● **Work required**: Take the line containing "Программы и ведущие" and every line after it in the data below, and print them exactly as given, with nothing else.
*** Opening of Input records ***
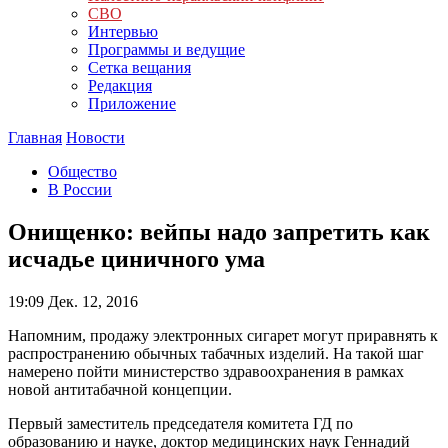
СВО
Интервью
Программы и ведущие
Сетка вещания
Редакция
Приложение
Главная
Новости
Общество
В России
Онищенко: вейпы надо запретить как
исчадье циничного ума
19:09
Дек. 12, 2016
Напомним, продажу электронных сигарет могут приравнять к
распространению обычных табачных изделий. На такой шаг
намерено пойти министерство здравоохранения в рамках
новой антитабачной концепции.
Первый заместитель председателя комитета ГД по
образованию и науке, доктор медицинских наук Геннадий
*** Close of Input records ***
● **Output**:
Программы и ведущие
Сетка вещания
Редакция
Приложение
Главная
Новости
Общество
В России
Онищенко: вейпы надо запретить как
исчадье циничного ума
19:09
Дек. 12, 2016
Напомним, продажу электронных сигарет могут приравнять к
распространению обычных табачных изделий. На такой шаг
намерено пойти министерство здравоохранения в рамках
новой антитабачной концепции.
Первый заместитель председателя комитета ГД по
образованию и науке, доктор медицинских наук Геннадий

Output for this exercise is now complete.